I wasn’t sure if the queen summoning us was better or worse than imbibing Dalila’s latest experiment.
“Maybe she’ll finally grant my request to check on the Marawati,” I muttered as we approached the throne.
We’d been in Khatti Ugal for three weeks and I’d yet to be permitted to leave the city, the steward always dodging my request. “The men are going to think they’ve been abandoned. ”
As we neared the queen, it was hard not to be dazzled.
The sight of Lab always took me aback; her clever, lovely face and the astonishing colors of her gowns a stark contrast to her pale, languid subjects, like a kingfisher among moths.
Maybe it wasn’t magic radiating off her, but it was power nonetheless, one that felt as dangerous as a tiger showing its fangs.
“Good morrow,” she greeted. “I pray today’s session was not too boring, Captain?”
I tried not to grimace; I doubted nodding off in court would endear me to the queen and her inner circle, but short of sitting on a chair of spikes, I didn’t know how to stay awake.
“I beg forgiveness. I’ve never been one for the quiet life of scholarship and politics; I fear my blood runs too hot. ”
“An understandable trait in a sailor, I suppose.”
I seized the opening. “Indeed. On that note, Resplendency, I was wondering if I might trouble you for permission to visit my ship. I’m sure my requests have simply slipped Mitanni’s mind—”
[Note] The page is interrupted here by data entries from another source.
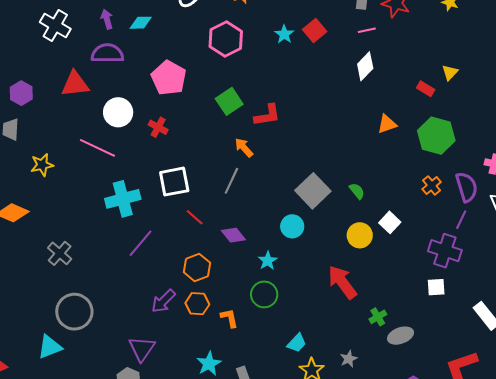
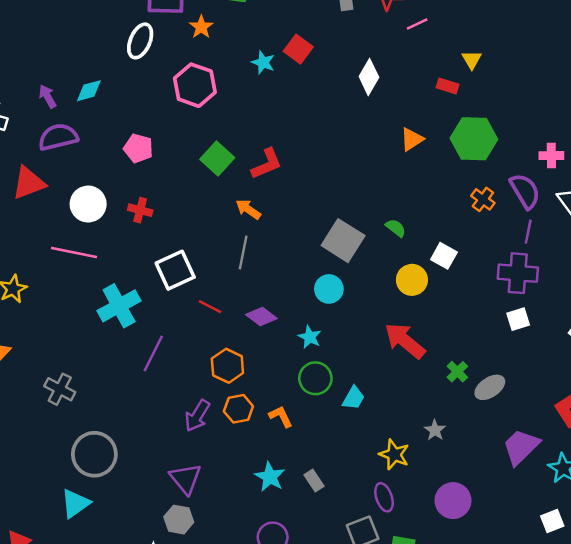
pink line: (367, 30) -> (417, 24), moved
pink pentagon: (169, 78) -> (138, 148), size x0.7
cyan trapezoid: (297, 343) -> (354, 398), moved

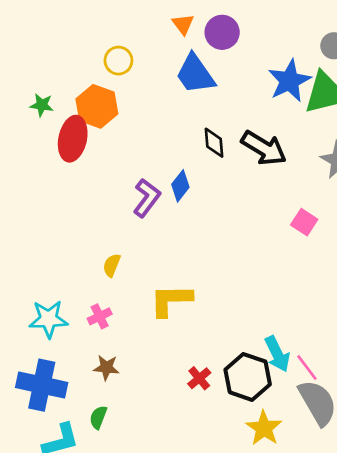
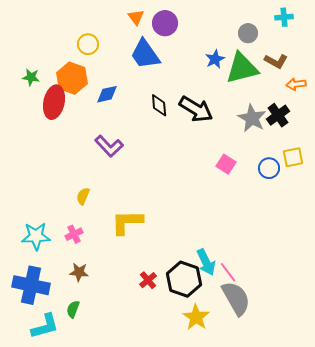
blue star: (289, 81) -> (215, 59), size x0.6
blue diamond: (180, 186) -> (107, 94), moved, turned 40
purple L-shape: (147, 198) -> (109, 146), turned 100

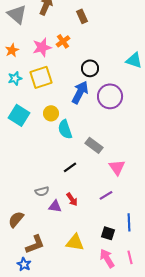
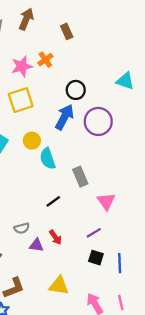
gray rectangle: (94, 145) -> (80, 177), turned 30
black square: (108, 233) -> (96, 258), moved

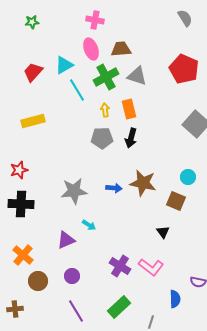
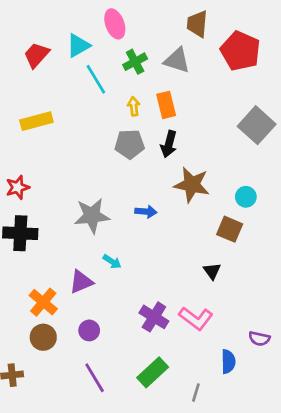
brown trapezoid: (121, 49) -> (197, 24), moved, turned -80
green cross: (106, 77) -> (135, 62), size x0.7
brown star: (143, 183) -> (192, 185), moved
orange cross: (23, 255) -> (43, 302), moved

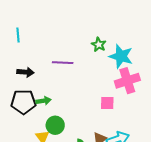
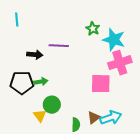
black arrow: (25, 72) -> (35, 55), moved
pink square: (107, 103) -> (101, 84), size x1.5

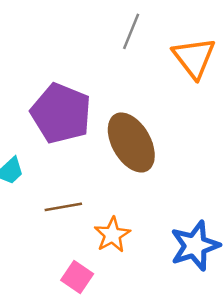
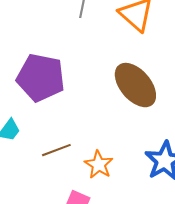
brown ellipse: (131, 142) -> (135, 85), moved

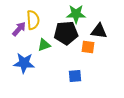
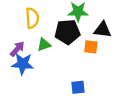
purple arrow: (19, 29) -> (17, 49), moved
blue square: (75, 76) -> (78, 87), moved

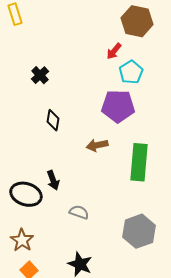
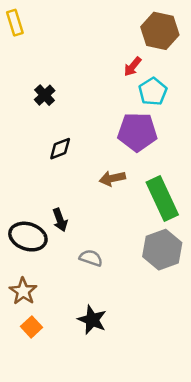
black diamond: (53, 120) -> (60, 149), turned 60
green rectangle: (139, 162) -> (162, 199), turned -30
gray hexagon: (139, 231) -> (162, 250), moved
“Do not fear. He has passed them on,” Lab interrupted, her benevolent mask in place.
“Oh?” I replied, struggling to match her blandness. I didn’t mind the occasional grovel in service of a con, but if this woman was keeping me from my ship and my men, that could not stand.
Lab motioned for us to follow as she turned toward the door. “We do not believe it in your best interest to visit the Marawati right now. After all, the walk through the jungle is long and you were most recently injured.”
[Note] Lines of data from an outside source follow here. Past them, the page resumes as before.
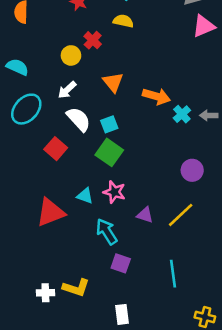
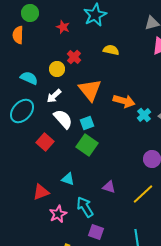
yellow semicircle: (123, 21) -> (111, 50), moved
cyan semicircle: (17, 67) -> (29, 78), moved
orange triangle: (113, 82) -> (90, 90), size x1.4
pink star: (114, 192) -> (58, 214), moved, turned 30
red triangle: (51, 212) -> (41, 192), size x0.7
purple triangle: (145, 215) -> (109, 187), moved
“I am much recovered, I assure you.”
“Are you?” Lab’s voice was rich with an almost pitying condescension, like how one might speak to a child feigning adult tasks. “What excellent news; Mitanni has some wonderful ideas for how to better utilize your skills, but we did not wish to task you.”
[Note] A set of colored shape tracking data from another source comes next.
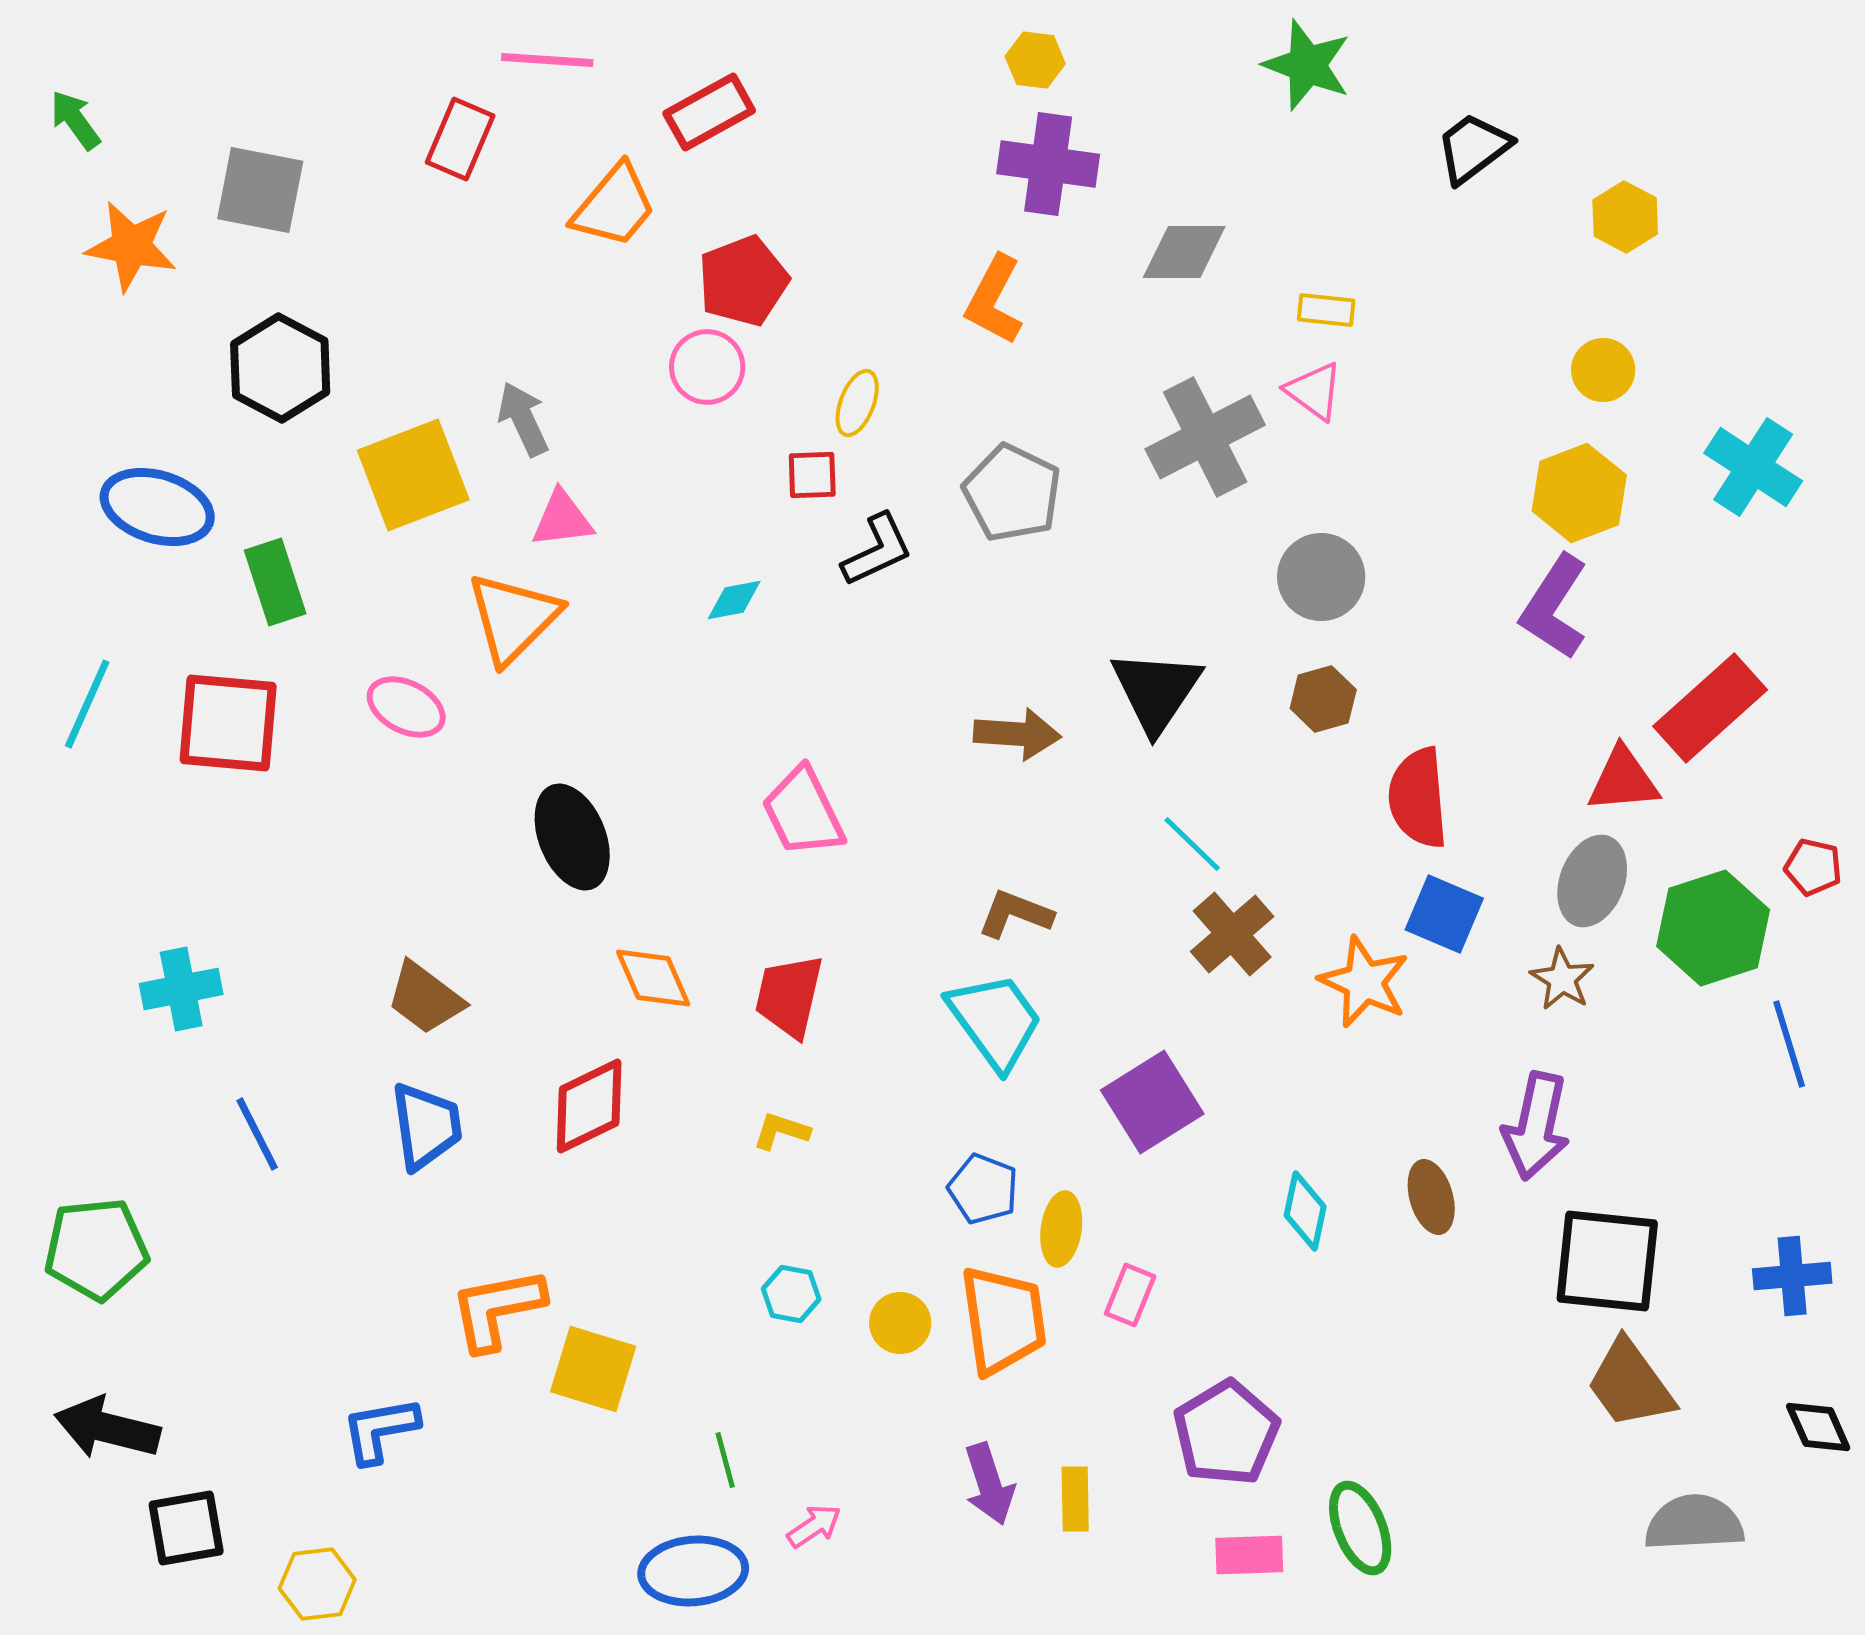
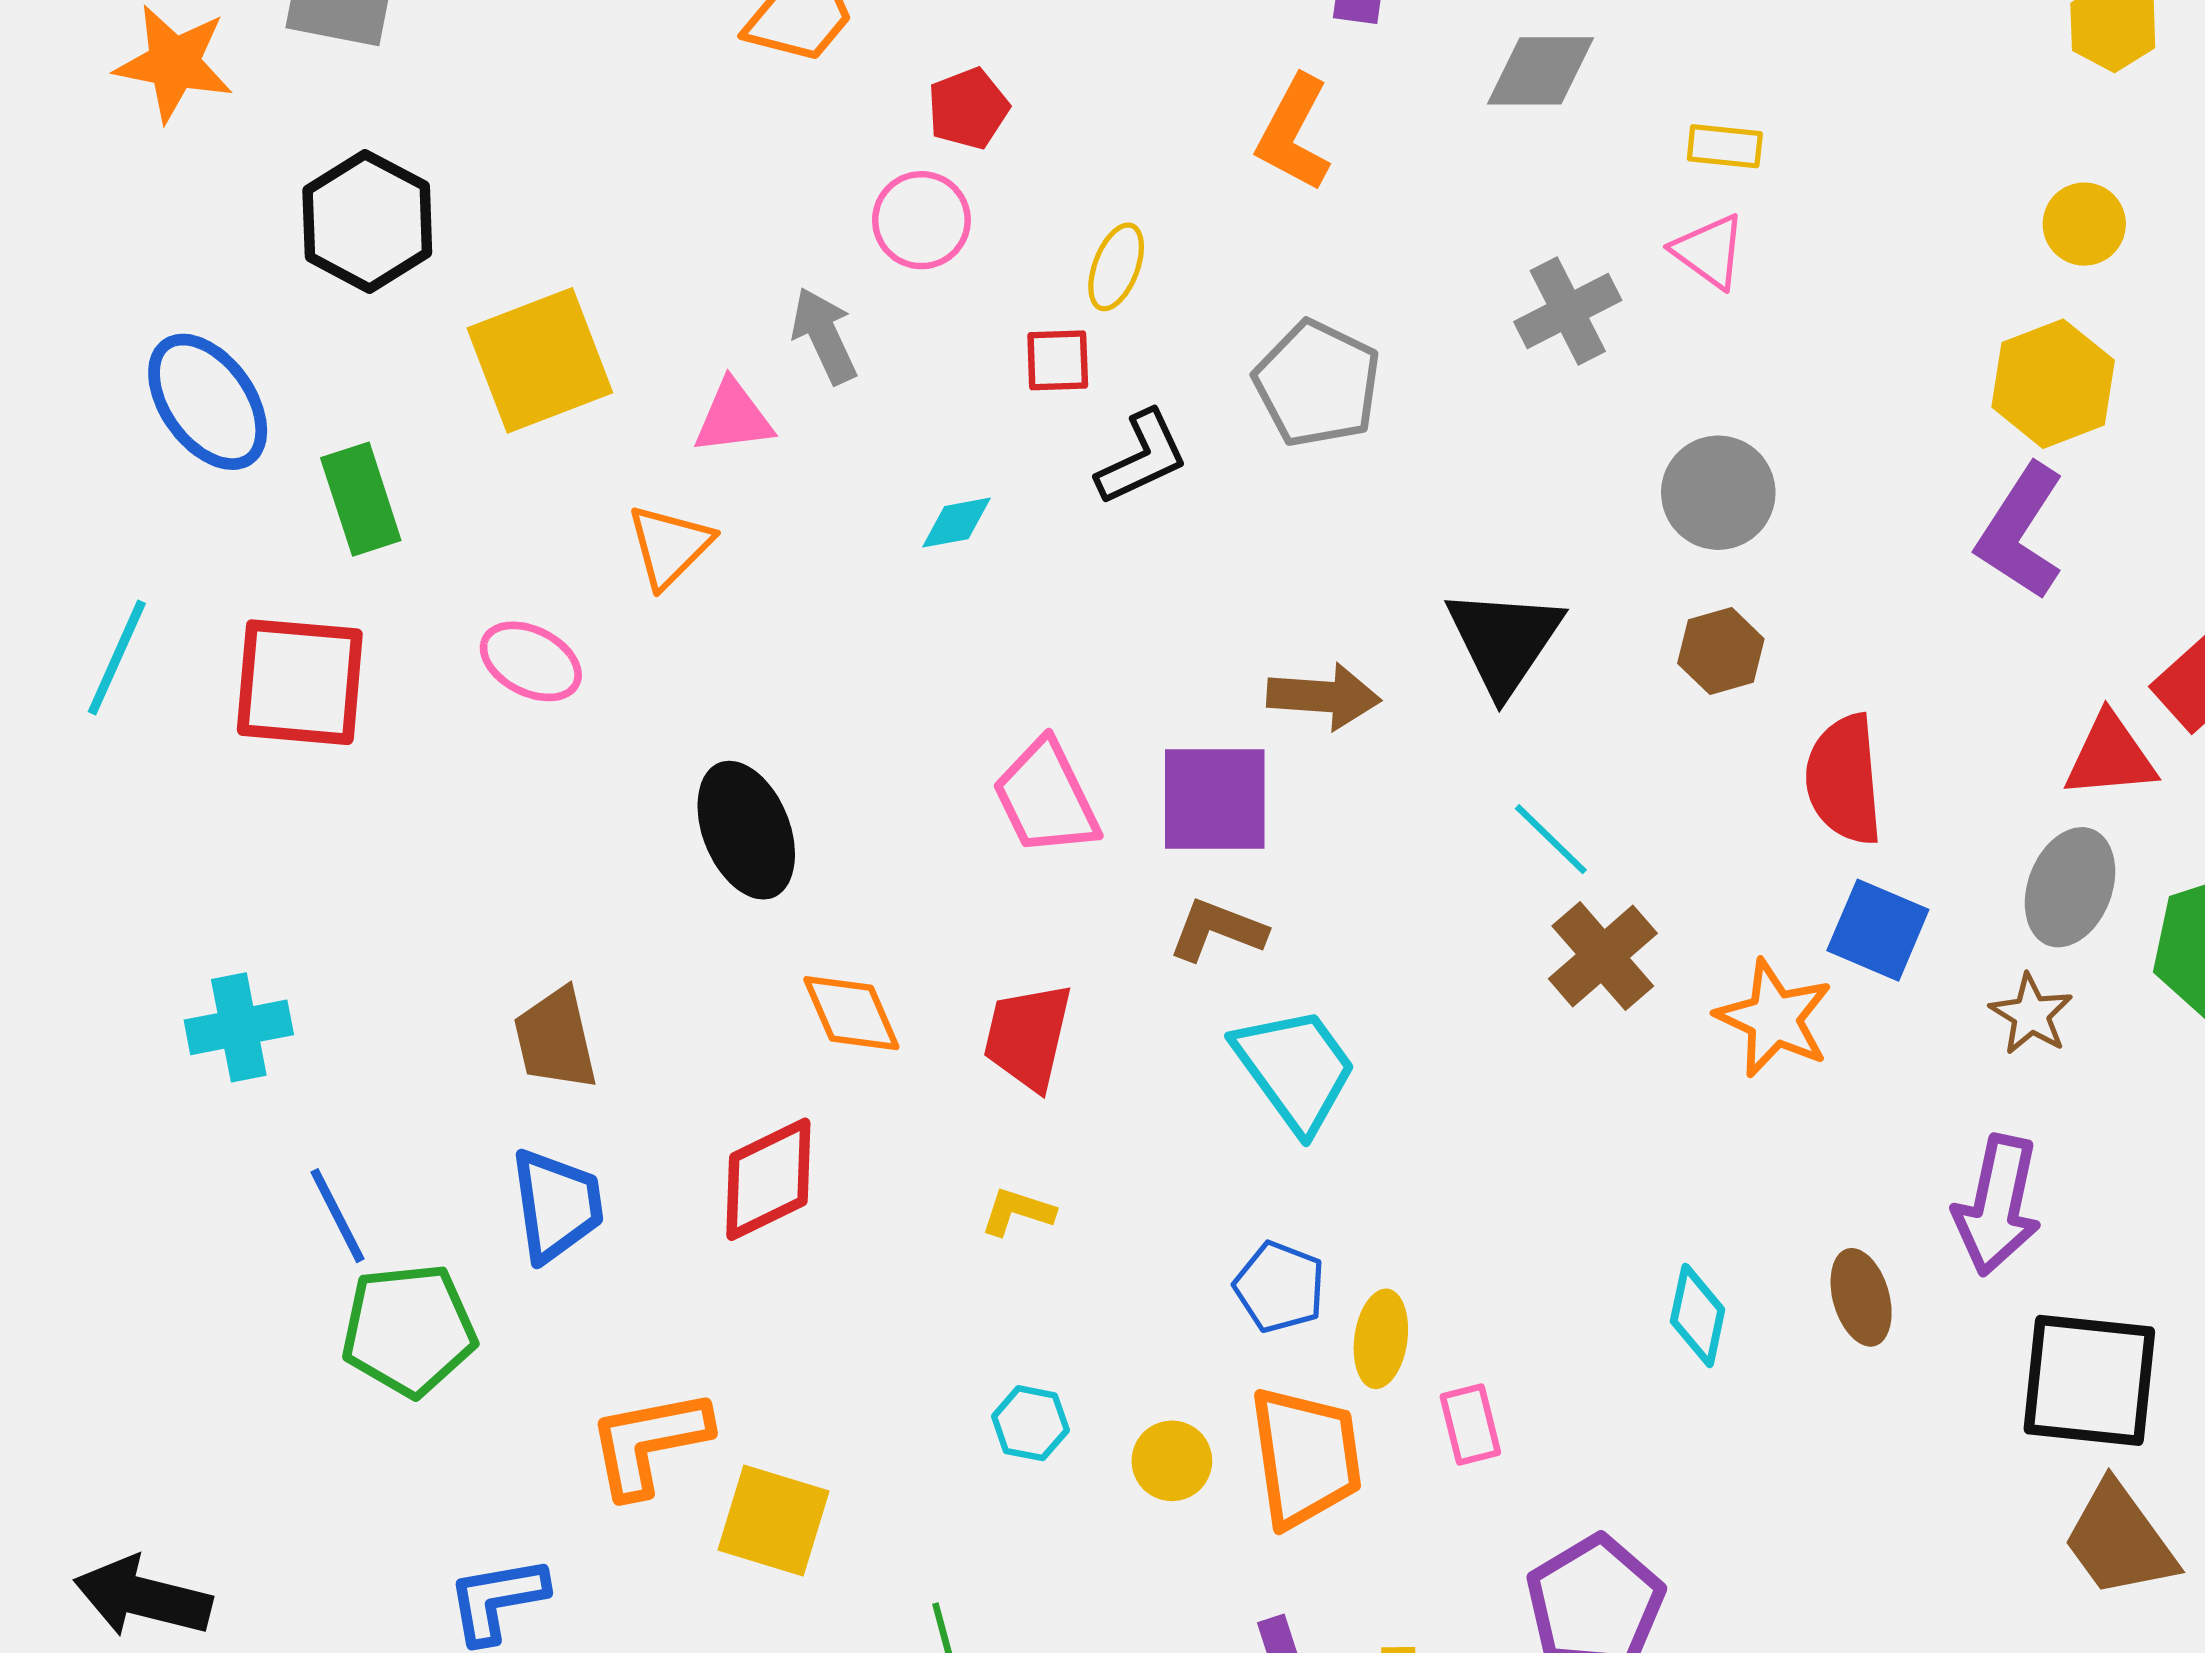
red pentagon: (743, 281) -> (968, 109), size x0.7
gray arrow: (523, 419) -> (824, 336), moved
gray cross: (1205, 437) -> (1568, 311), size x0.7
blue ellipse: (157, 507) -> (208, 402), turned 37
orange triangle: (513, 618) -> (670, 546), size x0.7
brown L-shape: (1015, 914) -> (1217, 930), moved
brown trapezoid: (425, 998) -> (555, 1039), turned 40
purple square: (1152, 1102) -> (1215, 799), moved, turned 32
green pentagon: (96, 1249) -> (409, 1330), moved
pink rectangle: (1130, 1295) -> (1470, 1425), turned -36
“I am here to serve,” I said through my teeth as we entered yet another flower-filled colonnade, dusky swallows swooping through the air. “But I have duties to my crew—” A jolt of pain stole the rest of my words. I flinched, pressing a hand to my head.
No. Not now. But the shadowed colonnade ahead was already vanishing. In its place were the bare stubs of long-ruined columns under a moonlit night, a gnarled dead tree looming above. A startled owl screeched from its branches and then flew off, diving toward my face. I ducked . . .
Then the vision was gone; my senses returned to the Khatti Ugalan present.
And to a very attentive Queen Lab. Her careful eyes traced me from turban to toe and then she glanced ahead, to where I had just seen the owl. When her stare returned to my face, it was unreadable.
She spoke, her words precise. “Are you quite all right, Captain?”
I fought for a good lie, but with the air already tense between us, her gaze all but peeling me apart, it was difficult to think.
“Sun got in my eye,” I said, swallowing. “Sorry for the distraction.”
“I would imagine the sun getting in your eyes to be an occupational regularity for a sailor,” she pointed out, adding, “from a desert climate.”
Dalila spoke up. “The nakhudha is prone to headaches. Always has been.” A chiding note entered her voice. “I do what I can to encourage her to wear a hat, but she doesn’t listen.”
Lab’s cool expression remained unchanged. “And yet she has no problem wearing her knives.”